Usta romancı, talihsiz hikayeci Tarık Buğra'nın öykülerinden alıntılar
Tarık Buğra deyince hepimizin aklına Küçük Ağa, Osmancık gibi romanlar geliyor değil mi? Aslında gazeteciliğin her alanında çalışan ve hayatı yazmaktan ibaret olan Buğra, edebiyat dünyasına ilk adımını şaibeli bir şekilde birinciliğinin elinden alındığı öykü yarışması ile atmıştır. Derinlik ve tema açısından romanlarını aratmayan üslubu, insanın hallerine dair tespitleri ve şiir gibi Türkçesiyle Buğra'nın hikâyeleri, edebiyatımızda önemli bir yer tutmuştur. Hak ettiği değeri yayımlandığı yıllarda göremeyen bu hikâyelerle tanışmanız için ilham verici satırları sizler için derledik.
Giriş Tarihi: 27.09.2022
16:00
Güncelleme Tarihi: 30.05.2023
16:45
Yerine dön. Döneceksin de.

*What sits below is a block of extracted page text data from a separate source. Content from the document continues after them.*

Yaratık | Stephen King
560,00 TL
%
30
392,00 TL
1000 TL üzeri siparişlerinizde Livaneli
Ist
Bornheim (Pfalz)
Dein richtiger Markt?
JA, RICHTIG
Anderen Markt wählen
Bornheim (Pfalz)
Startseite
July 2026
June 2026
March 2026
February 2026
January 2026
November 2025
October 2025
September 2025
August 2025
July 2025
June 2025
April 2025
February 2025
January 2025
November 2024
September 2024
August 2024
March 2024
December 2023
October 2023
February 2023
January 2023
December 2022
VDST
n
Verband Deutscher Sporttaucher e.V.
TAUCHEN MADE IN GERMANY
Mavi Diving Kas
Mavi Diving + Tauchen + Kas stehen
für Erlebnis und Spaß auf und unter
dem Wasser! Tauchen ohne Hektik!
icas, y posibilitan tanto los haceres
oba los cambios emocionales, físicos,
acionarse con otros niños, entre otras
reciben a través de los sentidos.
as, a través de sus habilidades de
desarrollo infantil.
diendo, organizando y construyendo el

Sen bunu yapacak kudrete sahipsin; çünkü senin bir hayatın var, ihmalinle, inkârınla öldüremiyeceğin bir hayatın var... Ve o, hakkını almasını bilir.
(Tarık Buğra, Fal)
🔹🔹
Bir diğer adı Süleyman olan Tarık Buğra, 2 Eylül 1918'de Konya'nın Akşehir ilçesinde doğar.
Tarık Buğra'nın hikayelerinde yaşamından izler aramak
Biter mi hiç? Biz varken, bütün bunlar varken ve Allah varken biter mi hiç?
(Tarık Buğra, Ömer)
🔹 🔹
Şiir yazan, musikiyle ilgilenen baba Ağır Ceza Reisi Mehmet Nazım Bey, Nasreddin Hoca isimli haftalık bir dergi çıkarır. Buğra, babasına yardım ederek dergi ve gazete yazarlığı konusunda ilk tecrübesini burada yaşar.

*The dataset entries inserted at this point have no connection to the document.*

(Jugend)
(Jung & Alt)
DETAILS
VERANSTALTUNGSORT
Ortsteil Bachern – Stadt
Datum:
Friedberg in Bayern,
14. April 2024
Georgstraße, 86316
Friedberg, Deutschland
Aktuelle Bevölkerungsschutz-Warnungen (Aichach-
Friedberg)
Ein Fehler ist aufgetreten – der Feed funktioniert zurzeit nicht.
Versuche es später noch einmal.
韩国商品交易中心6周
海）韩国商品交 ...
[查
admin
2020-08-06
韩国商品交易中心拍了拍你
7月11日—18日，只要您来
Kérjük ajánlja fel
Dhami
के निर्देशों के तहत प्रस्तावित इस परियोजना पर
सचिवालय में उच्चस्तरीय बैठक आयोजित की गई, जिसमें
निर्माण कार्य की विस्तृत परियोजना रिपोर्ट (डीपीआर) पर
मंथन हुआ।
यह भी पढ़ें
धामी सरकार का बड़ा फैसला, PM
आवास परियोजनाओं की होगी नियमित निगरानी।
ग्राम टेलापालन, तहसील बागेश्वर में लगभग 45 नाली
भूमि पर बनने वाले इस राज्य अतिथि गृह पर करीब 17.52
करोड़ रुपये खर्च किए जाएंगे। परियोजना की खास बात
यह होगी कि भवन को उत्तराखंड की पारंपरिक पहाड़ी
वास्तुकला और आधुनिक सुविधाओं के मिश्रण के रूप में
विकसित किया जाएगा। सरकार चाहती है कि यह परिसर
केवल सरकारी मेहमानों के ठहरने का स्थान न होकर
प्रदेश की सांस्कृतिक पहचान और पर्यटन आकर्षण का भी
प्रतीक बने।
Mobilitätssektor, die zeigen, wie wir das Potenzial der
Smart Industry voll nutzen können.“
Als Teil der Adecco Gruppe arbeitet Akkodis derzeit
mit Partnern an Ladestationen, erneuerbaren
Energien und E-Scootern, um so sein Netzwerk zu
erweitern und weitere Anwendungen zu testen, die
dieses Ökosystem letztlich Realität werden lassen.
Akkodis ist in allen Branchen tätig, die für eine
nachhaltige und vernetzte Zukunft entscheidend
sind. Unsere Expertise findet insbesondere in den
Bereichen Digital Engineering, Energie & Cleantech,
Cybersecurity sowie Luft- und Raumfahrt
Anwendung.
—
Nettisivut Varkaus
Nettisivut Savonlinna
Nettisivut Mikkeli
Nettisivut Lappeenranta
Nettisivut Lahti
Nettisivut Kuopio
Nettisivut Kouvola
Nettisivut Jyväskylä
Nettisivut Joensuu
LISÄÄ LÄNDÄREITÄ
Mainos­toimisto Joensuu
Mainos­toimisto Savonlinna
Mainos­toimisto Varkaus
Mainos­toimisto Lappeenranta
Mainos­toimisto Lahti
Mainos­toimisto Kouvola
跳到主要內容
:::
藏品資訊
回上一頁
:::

Bundan kurtulmak için yeni baştan doğman lâzım. Alın yazısı geçen günlerin ismidir. Gelecek günlerin yolunu ancak sen çizebilirsin.
(Tarık Buğra, Fal)
🔹 🔹
Lise eğitiminin iki yılını İstanbul Erkek Lisesi'nde tamamlayan Tarık Buğra'nın çocukluğu Akşehir-Konya dolaylarında geçer. Erkek Lisesi'nin yatılı bölümünün kapanmasıyla liseyi Konya'da tamamlayan yazar, İstanbul Erkek Lisesi'ndeki hocası Hakkı Süha Gezgin'in teşvikiyle ilk hikâyelerini yazmaya başlar. Buğra, edebiyat konusundaki şuurlu uyanışının bu yıllarda olduğunu belirtir. İnsanı anlatmaya değer bulduğu andan itibaren yazar olmaya karar verir.
Yerli düşüncenin sesi: Tarık Buğra
Sabah serindir, sabah sessizdir, sabah dinçtir, Allah'a ve ümide yakındır, bana yakındır!
(Tarık Buğra, Ömer)
🔹 🔹
Akşehir'den İstanbul'a gittiğinde uyum problemleri yaşayan Tarık Buğra içine kapanır. Hocası Hakkı Süha Gezgin'in Sakarya dergisi için düzenlediği yazı yarışmasını kazanınca kendine güveni geri gelir. Bu tecrübeden sonra yazarlık, onun hayatının ana ekseni haline gelir.
Doğruldu. Kül rengi pencerenin önünde sadece bir gölgeden ibaretti. Fakat bu gölgede beraber geçirdiğimiz yirmi küsur yılın her gününden bir şey vardı.
"Ezan okunuyor" diye mırıldandı.
Sesi bana hüzün verdi. Odamız bu dünyada, duyguların erişemeyeceği kadar ötede gibiydi.
(Tarık Buğra, Oğlumuz)
🔹 🔹
İlkin İstanbul Üniversitesi Tıp Fakültesi'ne kayıt yaptıran yazarın edebiyat sevdası daha da alevlenir. O dönemin ediplerinin,fikir adamlarının buluşma noktası olan Küllük yazara göre gerçek bir okuldur.